OK, away from the doom and gloom. On a brighter note, the US consumer confidence rocketed higher overnight despite a drop in stocks. Twitter surged after the bell, following in Facebook’s path, which is very much against Aunty Janet’s desire as she thinks these two are in a bubble. “Well Aunty, the bubble just ballooned! What you gonna do?”
Tonight/early tomorrow morning we will hear from her via the FOMC statement due out at 4am. No change to the tapering (another $10B shaved of their monthly spending) or rhetoric is expected. Everyone is now looking for hints as to when the rate rise will come in 2015, will it be early in the year or later? This rate rise could well be the catalyst that the bond market, and by default, the currency market are looking for. Since their last meeting though the US jobs market has improved markedly, and that is one of her main focuses. So, investors are leaning towards a stronger dollar and that is surely what we are seeing in price action.

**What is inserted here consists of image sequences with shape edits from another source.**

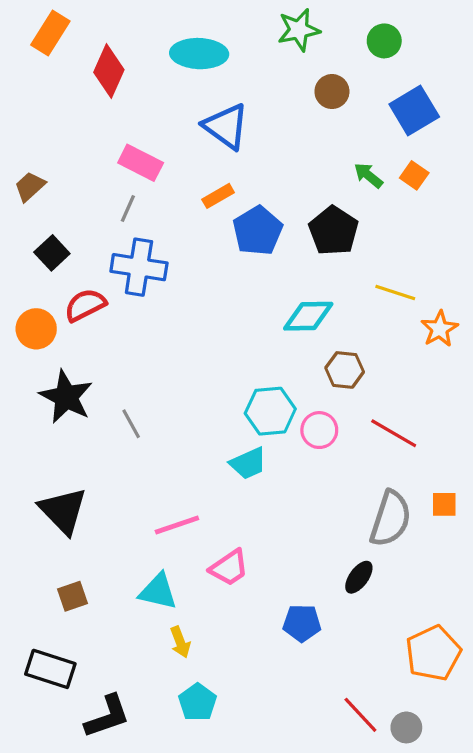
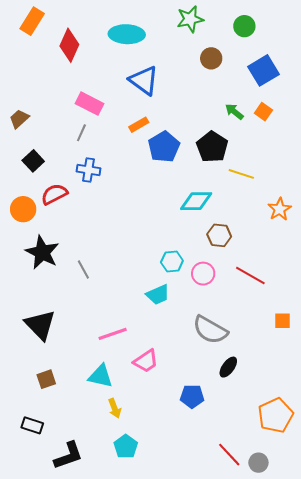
blue cross: (139, 267) -> (88, 170), size x0.7
yellow line: (395, 292) -> (241, 174), moved
cyan hexagon: (270, 411) -> (172, 261), size x0.7
gray semicircle: (391, 519) -> (210, 330), moved, turned 102
black rectangle: (50, 669) -> (32, 425), size x0.7

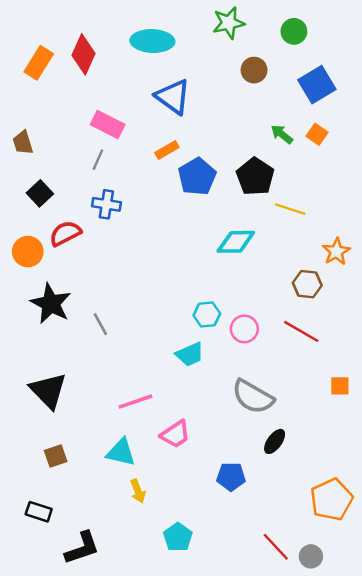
orange rectangle: (32, 21) -> (39, 63), moved
brown trapezoid: (19, 119) -> (23, 143), turned -65
brown hexagon: (219, 235) -> (307, 284), moved
cyan pentagon: (126, 447) -> (178, 537), moved

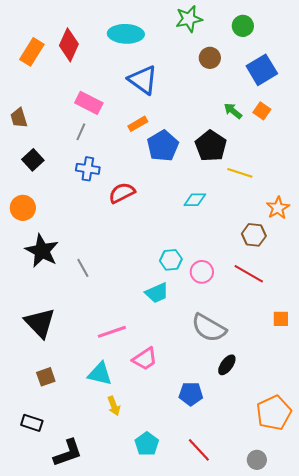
red semicircle: (65, 233) -> (122, 193), moved
cyan diamond: (236, 242) -> (195, 200), size x0.7
red line: (276, 547) -> (199, 450), moved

However, it is also overdone in the short term, so I expect a pullback before running again.
This is an interesting comment I found: HSBC Holdings Plc predicts the kiwi will strengthen to parity with its Australian peer by year-end for the first time, from NZ$1.1031, as monetary policy diverges. “People will be looking for opportunities to sell the currency pair once it becomes clear that the RBNZ’s rate hike story is very much intact,” Paul Mackel, HSBC’s Hong Kong-based head of Asian currency research, said yesterday.
Good luck with that Paul.
DATA HIGHLIGHTS TODAY – German CPI. US GDP. US FOMC.
AUDUSD – Engulfing seller bar. Nothing doing, stay away, at least until tomorrow morning anyway.

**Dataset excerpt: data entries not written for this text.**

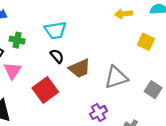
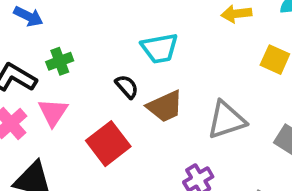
cyan trapezoid: (55, 30) -> (160, 48), moved
green cross: (17, 40) -> (60, 61), turned -32

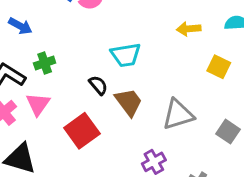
brown trapezoid: (165, 106) -> (129, 102), turned -104

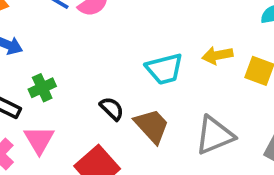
yellow arrow: (189, 29) -> (217, 55), moved
cyan trapezoid: (126, 55) -> (164, 69), moved

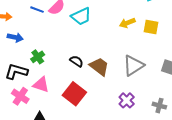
cyan trapezoid: (164, 69) -> (81, 16), moved
pink triangle: (39, 140) -> (41, 85), turned -30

EURUSD – Engulfing bear bar, and now with divergence on RSI too. Buyers in the next bar or two will see a pullback commence, the retest of 1.35 we (well I at least) have been waiting for.
GBPUSD – Nothing happened and now it is testing 1.69 minor support. Oversold so I expect some buying this week to work that off, maybe sideways action will do that too.

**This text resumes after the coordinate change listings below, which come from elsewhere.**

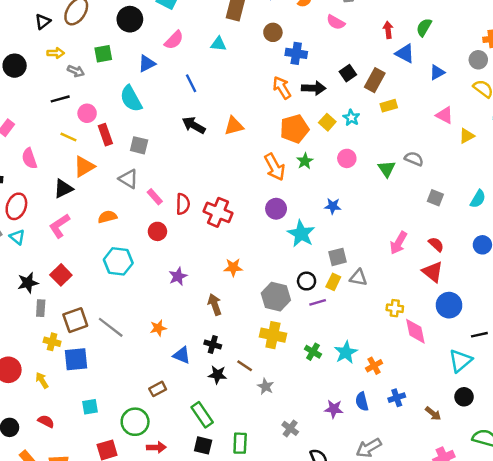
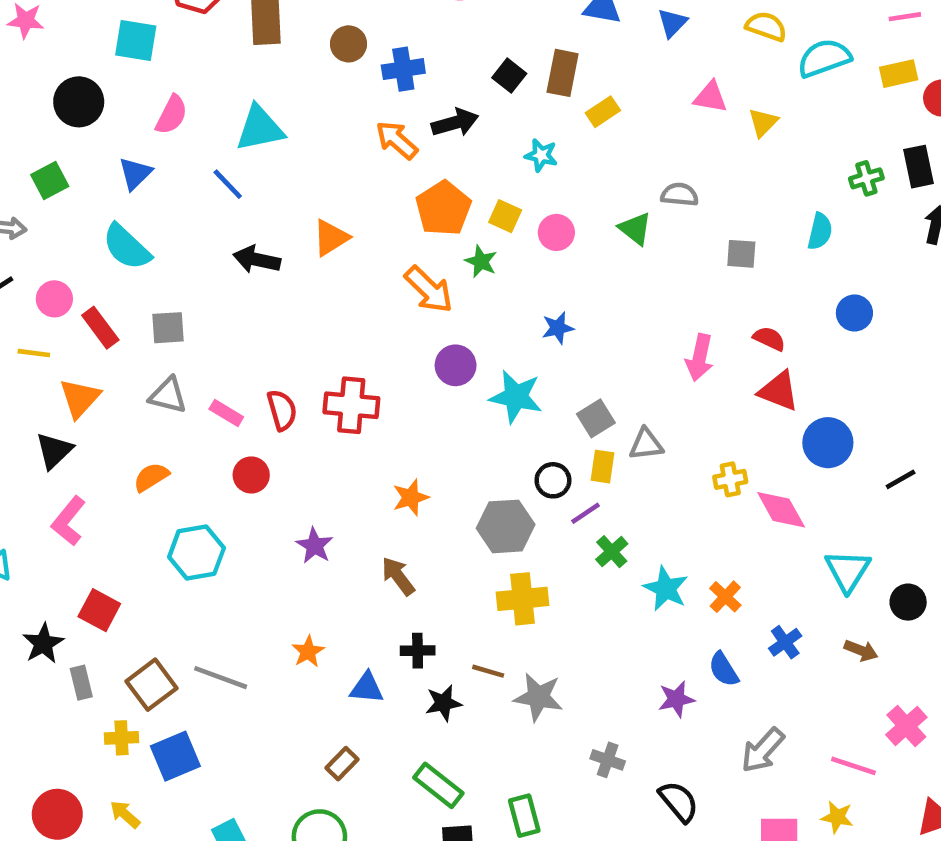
cyan triangle: (218, 44) -> (260, 128), moved, size x1.6
yellow square: (327, 122) -> (505, 216), moved
green cross: (313, 352) -> (612, 552), moved, turned 35
cyan triangle: (460, 361) -> (848, 571), moved
gray star: (266, 386) -> (538, 697), size x1.5

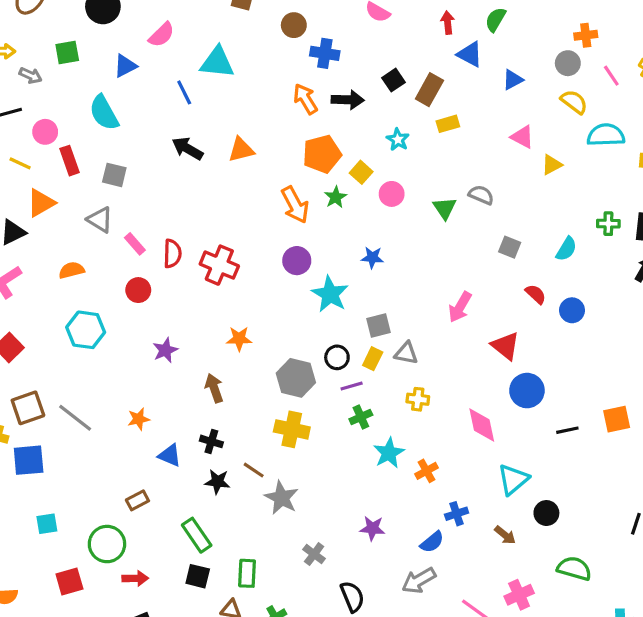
red semicircle: (769, 339) -> (536, 294), moved
yellow cross: (730, 479) -> (418, 399), moved
blue semicircle: (724, 669) -> (432, 542), moved, turned -115

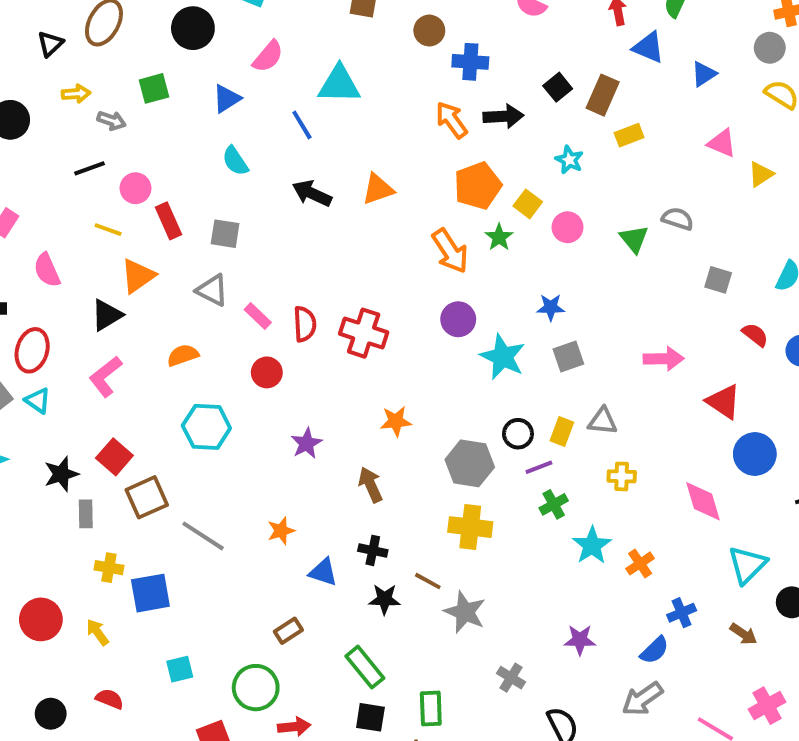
cyan semicircle: (104, 113) -> (235, 161), moved, size x0.7
pink arrow: (460, 307) -> (664, 359), turned -116
gray square: (378, 325) -> (568, 357), moved
brown square: (28, 408) -> (147, 497), moved

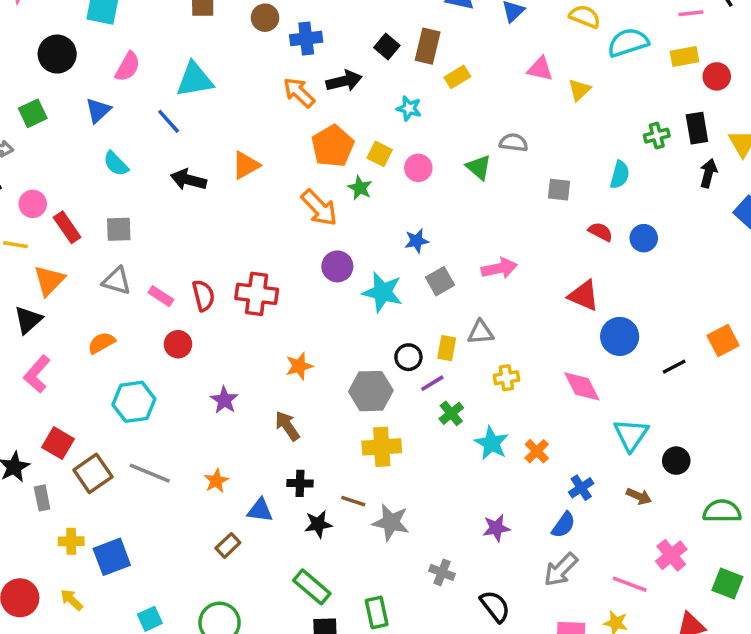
pink arrow: (664, 359) -> (499, 268), moved
gray line: (203, 536) -> (150, 473), moved
brown rectangle: (288, 631) -> (228, 545), moved

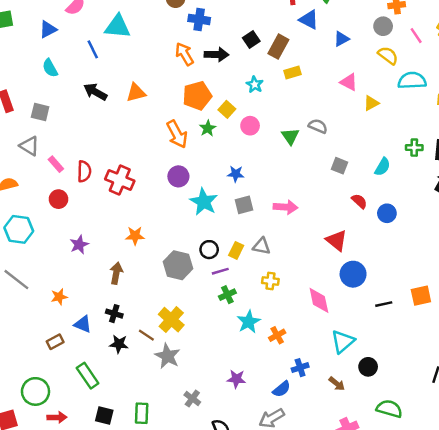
brown arrow: (287, 426) -> (116, 273), turned 30
yellow cross: (382, 447) -> (171, 320), moved, turned 30
green rectangle: (312, 587) -> (88, 376), moved

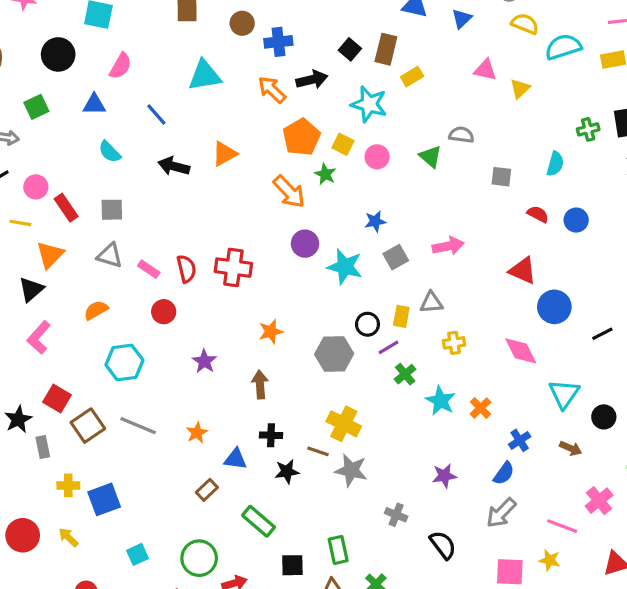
cyan triangle: (118, 27) -> (205, 75), moved
blue triangle: (48, 29) -> (94, 105), turned 42
cyan star: (255, 84) -> (369, 104), size x1.6

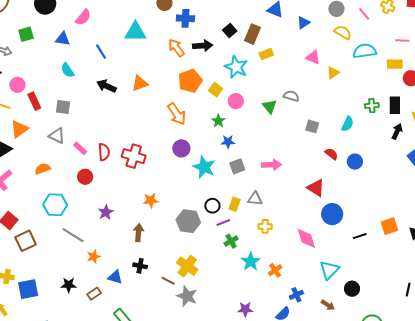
green star: (325, 174) -> (218, 121), moved
gray line: (138, 426) -> (73, 235), moved
black star: (287, 471) -> (69, 285), moved

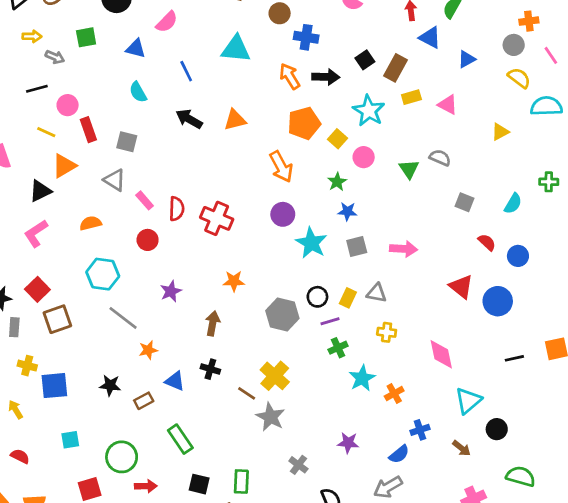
pink triangle: (313, 57) -> (448, 105), moved
blue circle: (332, 214) -> (498, 301), moved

NZDUSD – A huge cut to profits http://www.nzherald.co.nz/business/news/article.cfm?c_id=3&objectid=11301336 for the world’s largest dairy exporter. Blame Wheeler and his instance on higher rates, which buoyed the currency beyond fair value by several cents. The kiwi slipped below support set in Mar-May and stopped on the 200ema, for now.
USDCAD – Greenback strength continued to push this pair higher. Stopped right on resistance though, so will be keeping a close eye on this one in coming sessions.
USDJPY – Strong/bullish bar, but without a cycle above the ema, and momentum already this high I am not buying it that this is an uptrend and so will not jump on the bandwagon.